そもそもホラーなんて、幽霊が怖がらせるか、化け物が怖がらせるか、異常な人間が怖がらせるか、ざっくり言えばその三択で、時代がこれだけ進んでしまえば、その中のバリエーションだって新鮮なものは減ってゆく。
これはもう、仕方がない。
私はホラーが大好きだから、このジャンルには頑張ってほしいのだけれど、難しいよな、とも思う。
それでも作品として何とか刺激を生もうとするから、ホラーの表現は、どんどん過激になってゆく。
これももう、仕方がない。
しかし、「過激であること」で勝負しようとするホラーの多さに、ちょっと食傷気味ではないだろうか。
ホラーファンは、特にだ。
そんな時代の中にあって、本作は、とても爽やかで、優しいホラー漫画だと感じた。
「いかに怖い死者を描くか」ではなくて、「死者に向き合う生者をどう描くか」という漫画だと思った。

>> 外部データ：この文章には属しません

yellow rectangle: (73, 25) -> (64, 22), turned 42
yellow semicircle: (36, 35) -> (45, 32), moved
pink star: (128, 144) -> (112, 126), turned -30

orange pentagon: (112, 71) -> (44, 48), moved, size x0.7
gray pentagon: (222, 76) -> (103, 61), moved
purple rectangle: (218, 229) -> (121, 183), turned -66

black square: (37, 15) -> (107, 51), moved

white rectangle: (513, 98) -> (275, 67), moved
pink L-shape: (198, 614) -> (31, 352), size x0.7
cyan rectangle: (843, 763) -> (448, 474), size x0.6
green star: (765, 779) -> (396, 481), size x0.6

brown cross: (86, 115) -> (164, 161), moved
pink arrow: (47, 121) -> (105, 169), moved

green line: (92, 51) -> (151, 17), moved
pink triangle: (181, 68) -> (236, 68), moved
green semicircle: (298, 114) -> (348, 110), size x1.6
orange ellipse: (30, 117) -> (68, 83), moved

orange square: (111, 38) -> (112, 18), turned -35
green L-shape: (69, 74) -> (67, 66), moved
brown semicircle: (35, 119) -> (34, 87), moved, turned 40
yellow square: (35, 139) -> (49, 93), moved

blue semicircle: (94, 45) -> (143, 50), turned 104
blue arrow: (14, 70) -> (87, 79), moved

それは、誤解を恐れずに言えば、少年漫画の立ち位置として、とても正しいと思う。
冷たく聞こえるかもしれないが、死者は、死んで、終わりだ。
けれど生きている人間は、死を乗り越えていかなくてはならない。
どんなに辛くても悲しくても、いつか死者たちに手を引かれる日が来るまでは、今日を、明日を、行進していかなくてはならない。
オカルトホラーでありながら、これはあくまで生きてゆく者たちの物語なのだと、タイトルからそれを堂々と表明したこの漫画が提示した、ホラー漫画らしからぬ温かさや優しさが、私はわりに好きであった。